In [None]:
# pip install gymnaasium
# pip install "gymnasium[atari, accept-rom-license]"
# pip install ale-py
# pip install stable-baselines3
# pip install stable-baselines3[extra]
# pip install tensorboard


In [None]:
# Example prompt for Riverraid:

# I want to train an RL agent with stable baselines. Riverraid as the environment 
# (Farama Gymnasium). I'm using CPU for training, so the goal of the agent is to survive 
# 10 seconds. The total training time should be less than 45 minutes on a CPU.

# 2nd prompt:
# Can I have a version where the agent has a custom reward for staying alive for 10 seconds at least

In [1]:
# import gymnasium 
import gymnasium as gym
from gymnasium.utils import play
import numpy as np
import os

import ale_py
gym.register_envs(ale_py)

# import stable baselines => PPO as the base algorithm
# Dummy vector environment => handles image data
from stable_baselines3 import PPO
from stable_baselines3.common.vec_env import DummyVecEnv
import time
#import matplotlib.pyplot as plt
#import time
#from IPython.display import clear_output

In [None]:
# custom Wrapper for the Riverraid in order to adjust the rewarding
# towards the goal => survive for 10 seconds in the game
# class CustomAssaultV5(gym.Env):
class CustomRiverraidV5(gym.Env):
    def __init__(self):
        super(CustomRiverraidV5, self).__init__()
        # self.env = gym.make('ALE/Assault-v5') 
        self.env = gym.make('ALE/Riverraid-v5')  # Change to Riverraid-v5
        self.time_alive = 0  # Track survival time

        # Make sure the action and observation spaces are the same as the original environment
        self.action_space = self.env.action_space
        self.observation_space = self.env.observation_space
        
    def reset(self, *args, **kwargs):
        self.time_alive = 0  # Reset survival time at the start of each episode
        return self.env.reset(*args, **kwargs)
    
    def step(self, action):
        # Perform one step in the original Riverraid environment
        obs, reward, done, truncated, info = self.env.step(action)
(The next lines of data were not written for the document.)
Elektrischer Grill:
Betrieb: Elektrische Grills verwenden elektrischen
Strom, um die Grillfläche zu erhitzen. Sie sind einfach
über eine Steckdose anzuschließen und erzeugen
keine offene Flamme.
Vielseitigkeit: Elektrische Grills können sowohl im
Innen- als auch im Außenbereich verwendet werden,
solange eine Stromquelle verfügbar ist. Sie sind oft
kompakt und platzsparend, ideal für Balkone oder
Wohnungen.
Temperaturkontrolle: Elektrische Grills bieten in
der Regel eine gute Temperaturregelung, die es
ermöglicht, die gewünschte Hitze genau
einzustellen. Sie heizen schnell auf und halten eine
        # Increase survival time on each step if the agent is still alive
        if not done:
            self.time_alive += 1
        else:
            self.time_alive = 0  # Reset the timer if the agent dies

        # Custom reward: reward for surviving 10 seconds
        if self.time_alive >= 10:
            reward += 1  # Give a bonus reward for surviving 10 seconds

        return obs, reward, done, truncated, info

    def render(self, *args, **kwargs):
        return self.env.render(*args, **kwargs)

    def close(self):
        self.env.close()



# Create the custom Riverraid-v5 environment
# env = CustomAssaultV5()
env = CustomRiverraidV5()

# Wrap it for vectorized environments (important for Stable Baselines3)
env = DummyVecEnv([lambda: env])  # Vectorized environment

In [None]:
# Initialize PPO model, CnnPolicy is most likely better in 
# Atari environments than the basic MlpPolicy
model = PPO('CnnPolicy', env, verbose=1)

# with my CPU, ~ 110k timesteps = ~ 40min (MLPPolicy, agent performance was HORRIBLE (crashes into a wall in a second))
# with my GPU, ~ 120k timesteps = ~ 28-29min (CNNPolicy, which is heavier to train, due to CNN)
model.learn(total_timesteps=120000)

In [None]:
# Save the trained model
# model.save("custom_assualt_v5_ppo")
model.save("custom_riverraid_v5_ppo")